William Osler: A Life in Medicine

Written By:  Michael Bliss 

 

A well-told, enjoyable, enlightening—and
much needed—biography of a giant of medical practice and education. William Osler (1849—1919) was a pastor's son from rural Canada, the 8th of 9 children, who began his professional career as a ...  pathologist; his career in medical teaching and clinical practice was eventually framed by stints at McGill, Johns Hopkins, and finally Oxford. By the time of his death, Osler was considered by colleagues and patients alike to be the greatest physician in the world; while at Hopkins he had revolutionized the clinical education of medical students; he wrote the groundbreaking text The Principles and Practice of Medicine, which finally went out of print in 1947, 16 editions later (and marked the last time such a wide-ranging tome had a single author), and was generally revered as the first great medical humanist.

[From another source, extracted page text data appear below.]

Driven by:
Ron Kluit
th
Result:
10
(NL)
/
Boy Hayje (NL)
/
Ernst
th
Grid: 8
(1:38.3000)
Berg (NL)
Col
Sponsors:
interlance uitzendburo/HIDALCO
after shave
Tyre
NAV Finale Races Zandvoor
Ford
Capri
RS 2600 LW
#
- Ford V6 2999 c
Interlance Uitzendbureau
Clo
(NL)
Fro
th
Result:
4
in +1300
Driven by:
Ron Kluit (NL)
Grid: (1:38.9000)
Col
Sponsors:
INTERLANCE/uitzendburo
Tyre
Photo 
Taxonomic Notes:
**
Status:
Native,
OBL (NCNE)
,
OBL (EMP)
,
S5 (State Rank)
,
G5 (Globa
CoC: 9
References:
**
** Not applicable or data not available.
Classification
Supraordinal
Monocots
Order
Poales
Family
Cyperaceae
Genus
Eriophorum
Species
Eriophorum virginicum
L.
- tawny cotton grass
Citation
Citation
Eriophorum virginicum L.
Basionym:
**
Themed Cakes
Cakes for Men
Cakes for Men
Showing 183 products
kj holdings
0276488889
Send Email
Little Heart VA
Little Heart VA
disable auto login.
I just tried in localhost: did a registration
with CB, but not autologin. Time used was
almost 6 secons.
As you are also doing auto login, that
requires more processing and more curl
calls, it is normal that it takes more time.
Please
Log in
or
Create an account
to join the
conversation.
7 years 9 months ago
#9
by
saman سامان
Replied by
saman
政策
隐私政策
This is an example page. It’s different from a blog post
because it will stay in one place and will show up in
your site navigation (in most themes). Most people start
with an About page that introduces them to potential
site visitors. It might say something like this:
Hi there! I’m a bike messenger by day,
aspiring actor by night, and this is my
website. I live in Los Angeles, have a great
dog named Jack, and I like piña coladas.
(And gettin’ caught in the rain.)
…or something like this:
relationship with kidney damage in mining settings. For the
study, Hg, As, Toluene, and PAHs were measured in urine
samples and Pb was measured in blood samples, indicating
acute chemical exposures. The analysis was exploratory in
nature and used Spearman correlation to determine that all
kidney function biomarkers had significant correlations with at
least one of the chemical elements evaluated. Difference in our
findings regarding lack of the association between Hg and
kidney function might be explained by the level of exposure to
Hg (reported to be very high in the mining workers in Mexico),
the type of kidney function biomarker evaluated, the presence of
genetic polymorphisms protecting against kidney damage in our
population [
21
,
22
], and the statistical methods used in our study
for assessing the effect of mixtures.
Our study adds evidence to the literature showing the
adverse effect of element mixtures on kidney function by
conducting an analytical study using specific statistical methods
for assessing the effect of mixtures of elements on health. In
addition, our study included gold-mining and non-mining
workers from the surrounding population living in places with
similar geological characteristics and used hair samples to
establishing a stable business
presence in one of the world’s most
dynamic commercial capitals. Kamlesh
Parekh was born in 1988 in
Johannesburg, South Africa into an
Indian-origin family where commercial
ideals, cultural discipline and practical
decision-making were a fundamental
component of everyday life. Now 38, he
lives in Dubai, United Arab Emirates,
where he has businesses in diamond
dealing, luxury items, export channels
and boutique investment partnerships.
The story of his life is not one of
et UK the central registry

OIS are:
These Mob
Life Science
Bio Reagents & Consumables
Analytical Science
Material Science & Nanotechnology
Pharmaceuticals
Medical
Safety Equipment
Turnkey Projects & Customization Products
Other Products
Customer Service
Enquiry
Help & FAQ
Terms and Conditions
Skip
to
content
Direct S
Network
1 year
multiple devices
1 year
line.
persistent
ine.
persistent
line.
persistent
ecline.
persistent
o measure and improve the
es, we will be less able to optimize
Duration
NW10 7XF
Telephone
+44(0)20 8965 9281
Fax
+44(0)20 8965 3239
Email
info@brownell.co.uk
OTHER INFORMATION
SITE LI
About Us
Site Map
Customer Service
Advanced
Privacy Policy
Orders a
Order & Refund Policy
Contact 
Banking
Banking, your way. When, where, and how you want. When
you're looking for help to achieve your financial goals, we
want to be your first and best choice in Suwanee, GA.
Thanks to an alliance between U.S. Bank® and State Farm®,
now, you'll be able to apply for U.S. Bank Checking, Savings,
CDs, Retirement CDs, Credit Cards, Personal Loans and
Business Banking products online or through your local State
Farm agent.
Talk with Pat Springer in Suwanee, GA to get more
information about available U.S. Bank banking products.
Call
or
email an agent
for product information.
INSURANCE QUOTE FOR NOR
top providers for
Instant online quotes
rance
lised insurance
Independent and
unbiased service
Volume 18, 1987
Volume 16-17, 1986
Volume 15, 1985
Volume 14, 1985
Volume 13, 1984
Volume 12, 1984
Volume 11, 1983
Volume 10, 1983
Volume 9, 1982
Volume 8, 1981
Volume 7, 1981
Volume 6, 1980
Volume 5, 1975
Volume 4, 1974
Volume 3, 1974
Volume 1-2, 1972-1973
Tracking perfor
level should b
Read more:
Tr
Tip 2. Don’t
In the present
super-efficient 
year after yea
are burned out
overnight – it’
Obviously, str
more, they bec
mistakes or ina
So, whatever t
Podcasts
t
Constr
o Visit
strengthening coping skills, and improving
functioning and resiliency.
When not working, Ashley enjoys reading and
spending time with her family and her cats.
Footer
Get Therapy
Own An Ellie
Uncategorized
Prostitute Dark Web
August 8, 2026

Osler's previous biographer, the great neurosurgeon (and Osler contemporary) Cushing, delivered a plodding, admiring—and until now authoritative—account of Osler's life and work in 1925. Medical historian Bliss (The Discovery of Insulin) here is able to sort through the mountains of material penned by Osler and his contemporaries to present a much more complete, clear-eyed, and ultimately admiring portrait of Osler, his work, and the times in which he lived. Bliss is able to sort out the cult-like devotion to Osler: In 1999, we can "rightly dismiss most of his medical writing as dated, of only historic or very specialized interest." And yes, Bliss agrees, Osler can be viewed as a great medical humanist—'so long as it was remembered that the real Osler was also a rigorous disciple of science and the scientific method." A clear picture of an extraordinarily curious, intelligent, kind, and humorous man emerges. Osler reportedly regretted that he wouldn't be able to conduct his own post-mortem exam, "having taken such a lifelong interest in the case." And along the way, readers will gain a clear picture of the Osler landscape: "the coming of modern medicine, the training of doctors . . . localism and holism in medical thought . . . feminism, humanism, science and the humanities, Victorianism, the rise of the United States, the North Atlantic cultural triangle" all come under Bliss's lens. A first-rate biography of a towering medical influence.